Se desconoce aún la respuesta de Lavagna -salvo que no repetirá en Economía-, y como es hombre de exagerada reflexión para la política, seguramente debe dudar sobre la conveniencia o no de compartir destino con alguien que le cuesta comulgar y, sobre el cual, no debe confiar demasiado para la victoria.
Es un dilema para Lavagna, ya que cierto respeto profesional que obtuvo en su gestión podría naufragar por la mera apetencia de un cargo político (aunque, como es conocido, la Cancillería siempre seduce). Además de reducir un crédito, otra pregunta lo acosa: ¿cuánto tiempo duraría en una administración como la de Kirchner? (nadie debe olvidar la sucesión de enfrentamientos que tuvieron, sea por los ferrocarriles o por la compensación a los bancos, para citar dos ejemplos).

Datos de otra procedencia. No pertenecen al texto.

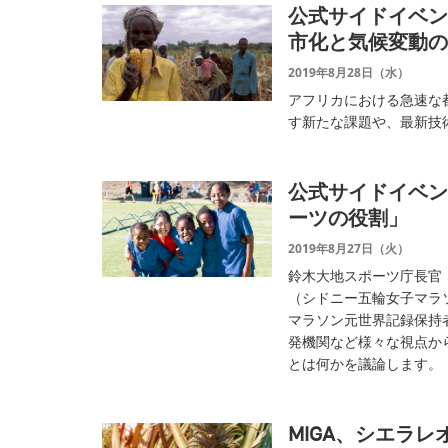
公式サイドイベン
市化と気候変動の
2019年8月28日（水）
アフリカにおける急速な
す新たな課題や、最新技
公式サイドイベン
ーツの役割」
2019年8月27日（火）
鈴木大地スポーツ庁長官
（シドニー五輪女子マラ
マラソン元世界記録保持
発機関など様々な視点か
とは何かを議論します。
MIGA、シエラ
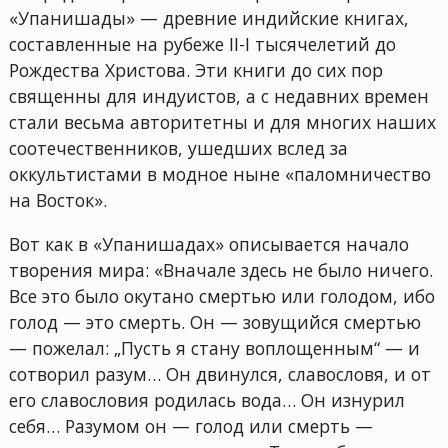
«Упанишады» — древние индийские книгах,
составленные на рубеже II-I тысячелетий до
Рождества Христова. Эти книги до сих пор
священны для индуистов, а с недавних времен
стали весьма авторитетны и для многих наших
соотечественников, ушедших вслед за
оккультистами в модное ныне «паломничество
на Восток».
Вот как в «Упанишадах» описывается начало
творения мира: «Вначале здесь не было ничего.
Все это было окутано смертью или голодом, ибо
голод — это смерть. Он — зовущийся смертью
— пожелал: „Пусть я стану воплощенным“ — и
сотворил разум… Он двинулся, славословя, и от
его славословия родилась вода… Он изнурил
себя… Разумом он — голод или смерть —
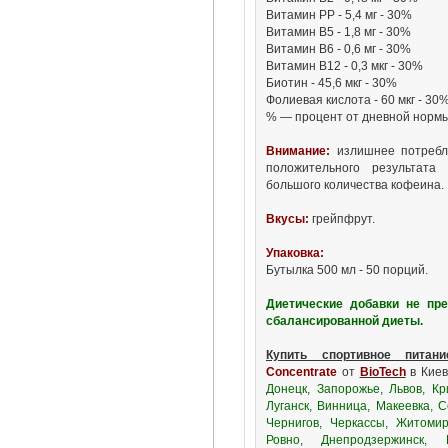
Витамин РР - 5,4 мг - 30%
Витамин В5 - 1,8 мг - 30%
Витамин В6 - 0,6 мг - 30%
Витамин В12 - 0,3 мкг - 30%
Биотин - 45,6 мкг - 30%
Фолиевая кислота - 60 мкг - 30
% — процент от дневной нормы
Внимание:
излишнее потребле
положительного результата 
большого количества кофеина.
Вкусы:
грейпфрут.
Упаковка:
Бутылка 500 мл - 50 порций.
Диетические добавки не пр
сбалансированной диеты.
Купить спортивное питани
Concentrate
от
BioTech
в Киев
Донецк, Запорожье, Львов, Кр
Луганск, Винница, Макеевка, 
Чернигов, Черкассы, Житомир
Ровно, Днепродзержинск, К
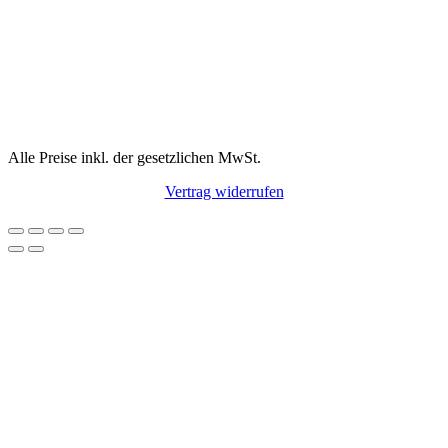
Alle Preise inkl. der gesetzlichen MwSt.
Vertrag widerrufen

Pero si esta interrogante ensombrece a Lavagna, su posible aceptación podría activar el avispero del sureño, donde más de uno ya tiene el brazo levantado en señal de jura. Si fuera a la Cancillería, ¿qué ocurrirá con Juan Pablo Lohlé, un renovador que fue embajador de Menem y desde hace algunos meses se convirtió en la mano derecha de Kirchner, al menos en política exterior? Por no hablar de otras preocupaciones en la estabilidad del nonato gabinete: el médico de Duhalde -para recetas, claro-, José Pampuro, quien tendría asegurada la «reelección» en la Secretaría General, Susana Decibe (otra de Menem que quiere volver a Educación), el influyente vocero Alberto Fernández, o los economistas Javier González Fraga o el cordobés José María Las Heras, quienes se ven en el soñado Palacio de Hacienda pero sin la tutela de Lavagna. Lo que tal vez no se anuncie porque complica más, pero sí ya está decidido, es la designación, en una típica actitud nepotista, de su hermana en Desarrollo Social. Se suman en esta categoría Daniel Barisak, su hombre en la casa de Santa Cruz, y Jorge Camerun para el área de energía. Nerviosos quienes soñaban ser dueños y ahora los presentan como empleados. Tanto ajetreo del aspirante mayor con anuncios de gabinete lujoso -o, lo que él entiende como lujoso- pretenden robustecer una postulación que ha comenzado a tropezar con números no tan benignos como los que se le asignaban hasta hace poco. Y este fenómeno que inquieta también a Duhalde obliga a forzar la imaginación, también a proponer lo que cuesta digerir o lo que se niega a ser devorado.